BOMBER, BIKIES & BIG BUST
Cats ex-coach linked to bikies as drug cops swoop Thompson arrested, released after questioning Ex-wife, Cats chief Cook tell of fears for Bomber
A LARA man with bikie links has been charged as part of the Geelong police drug trafficking operation that led to the arrest of former Cats premiership coach Mark Bomber Thompson.
Lara’s Karl ‘ Bang Bang’ Holt, believed to have longstanding links to the Geelong chapter of the Bandidos, was arrested and remanded in custody last Thursday, along with a 22-year-old Mill Park woman and a 28-year-old Port Melbourne man believed to be living at Thompson’s home.
Thompson’s Port Melbourne home was raided as part of the operation on Friday. The AFL great presented himself by appointment to police yesterday and was released pending enquiries.
Senior police told the Geelong Advertiser they descended on properties in Lara and Port Melbourne, and a car alongside the Princes Highway at Corio, last Thursday, where they allegedly uncovered a substantial amount of ice, amphetamines, cash and a firearm.
“On Thursday night there was a 31-year-old male from Lara arrested and remanded in custody. He’s been charged with trafficking a commercial quantity of methamphetamine and amphetamine ... and firearm offences,” Senior Sergeant Rod Lloyd said.
Also arrested were Port Melbourne’s Thomas Windsor and Mill Park’s Katia Drcec. They will face court in April after being arrested by detectives from the Geelong divisional response unit.
“The investigations have been running for a number of months and are ongoing,” SenSgt Lloyd said.
Holt was jailed in 2016 after he pleaded guilty to trafficking methamphetamine and firearms offences following a series of raids across Geelong by the Echo Task Force.
Dubbed ‘Bang Bang’ due to the tattoos on his fingers, Holt is believed to have once been the Geelong Bandido chapter’s sergeant-at-arms.
Cats CEO Brian Cook and former president Frank Costa were among those to come out yesterday to express their con- cern for the two-time premiership coach.
“I had (11 years) with Mark as a colleague, he’s a premiership coach two times, and you earn a deep respect for him and the way he worked,” Cook told 3AW radio. “And this has occurred now. It’s rather sad, really, and disappointing. And like a lot of other people I’m worried about Bomber and his health and I just hope that things do work out in the end.”
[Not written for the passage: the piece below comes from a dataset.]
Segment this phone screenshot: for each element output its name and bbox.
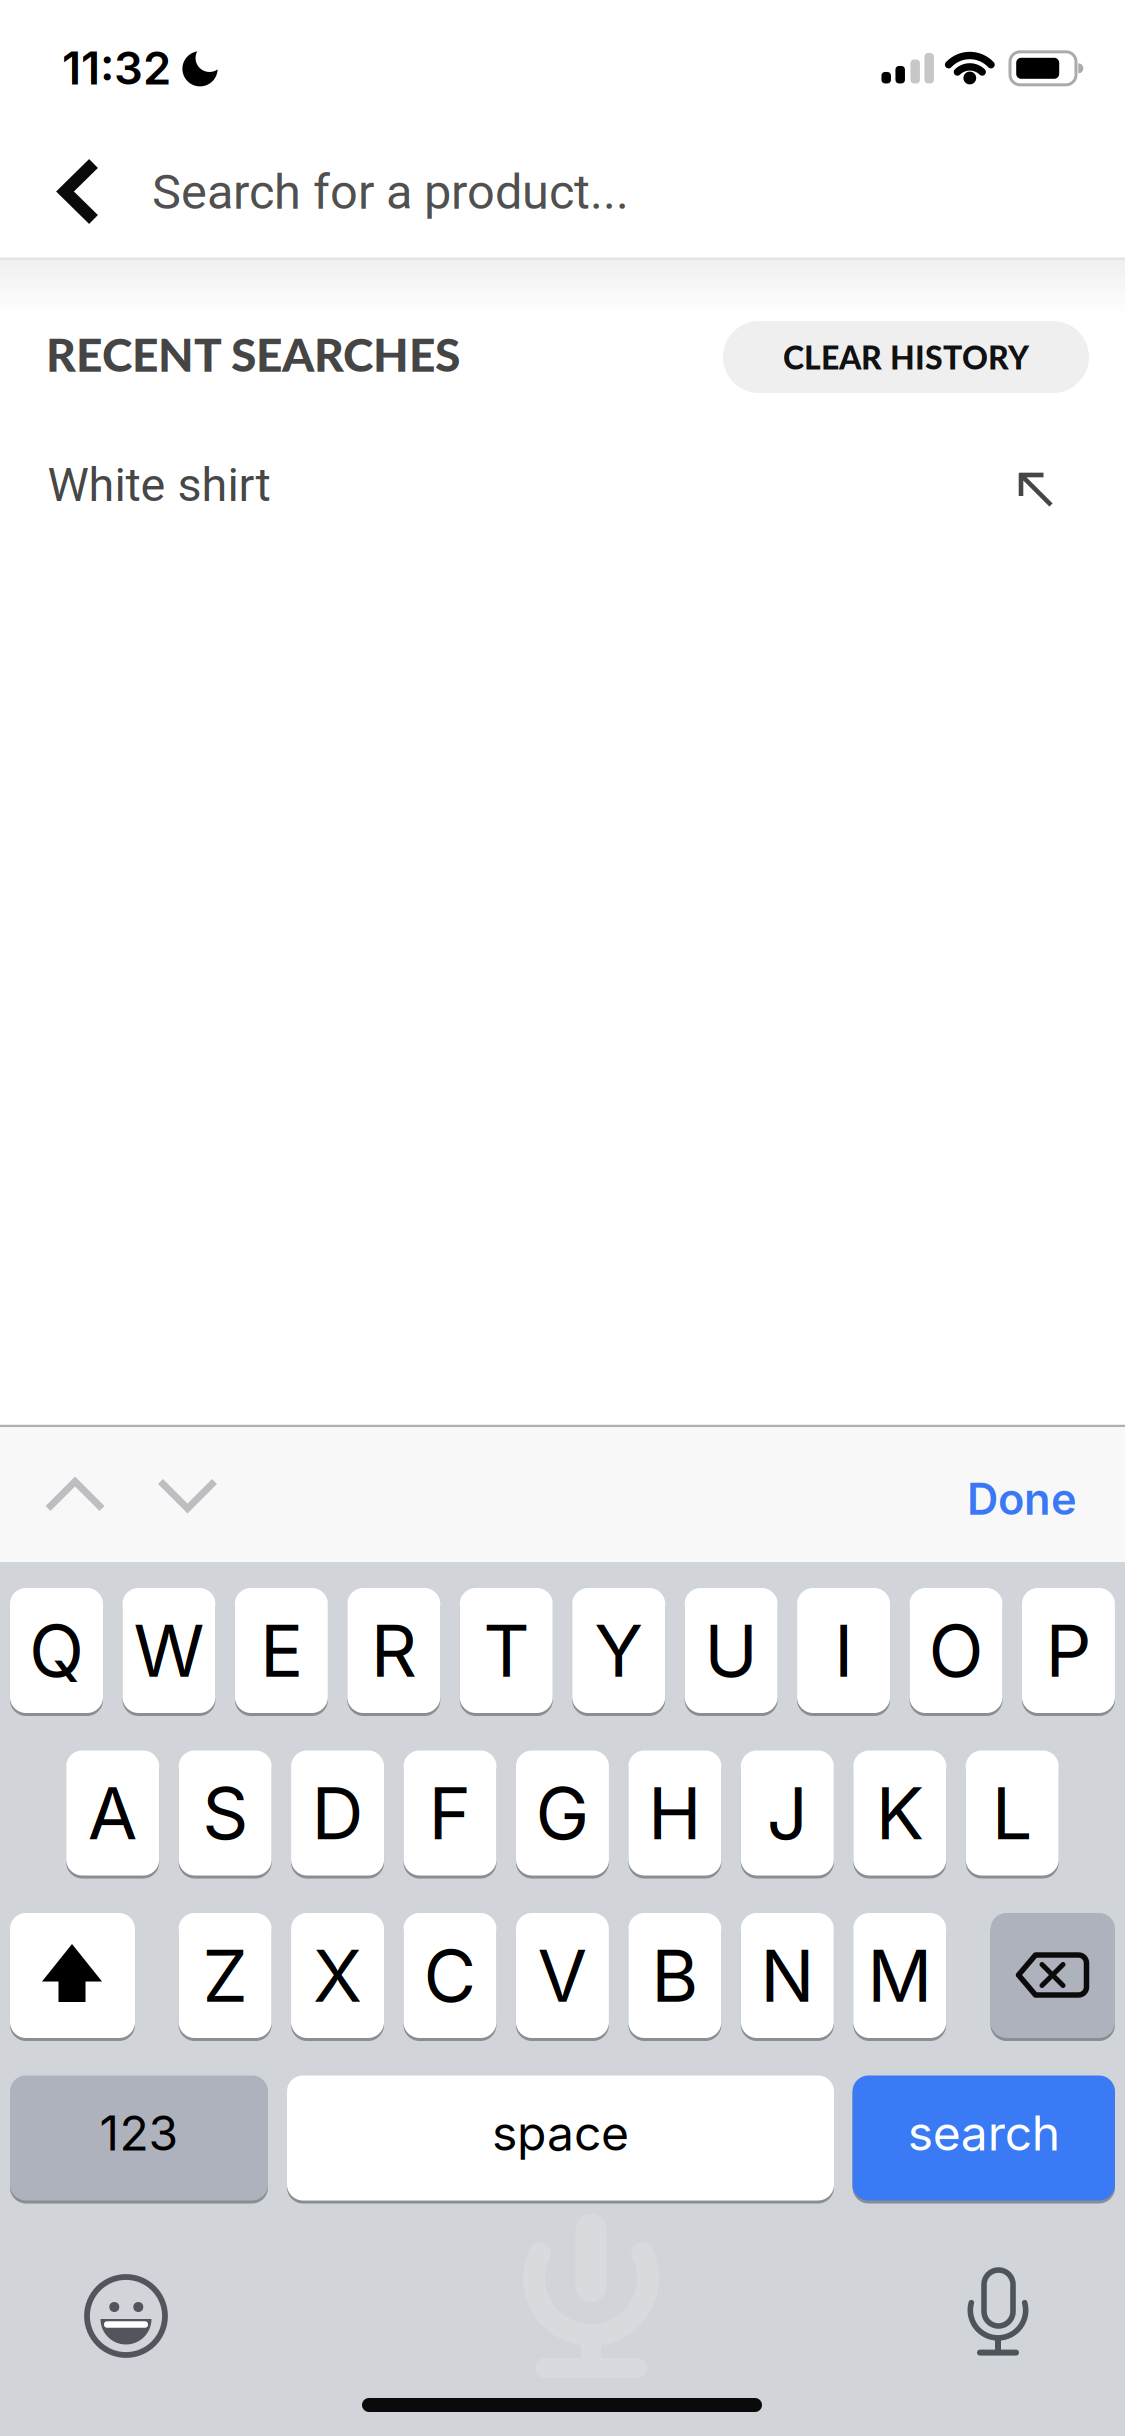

Those who have spoken to Thompson say he had allowed someone to stay at his converted Port Melbourne warehouse and they were the target of the police operation.
“Bomber has got nothing to do with anything like this,’’ he said.
“It was someone staying at his house ... It’s someone staying there. It’s not him.
“I know it’s not Bomber.... he’s in the clear.’’
In 2015, Thompson distanced himself from illicit drug use, saying he was the victim of a smear campaign at the time he was a candidate for the vacant Gold Coast Suns job.
“They can do whatever they want to me … over the last 10 or 15 years there’s been that many personal things said against me that you just get this exterior that nothing can actually break you,” he said.
“Nothing is going to break me.”
Thompson led the Cats to premiership success in 2007 and 2009 before controversially leaving the club at the end of 2010 citing fatigue. He later signed as an Essendon assistant coach and was fined $30,000 for his part in the Essendon supplements saga in 2012.
“It’s rather sad, really, and disappointing. And like a lot of other people I’m worried about Bomber and his health and I just hope that things do work out in the end.”
CATS CEO BRIAN COOK
“The silliest thing he ever did was leaving Geelong. It’s all gone downhill from there ... it’s been one thing after another.”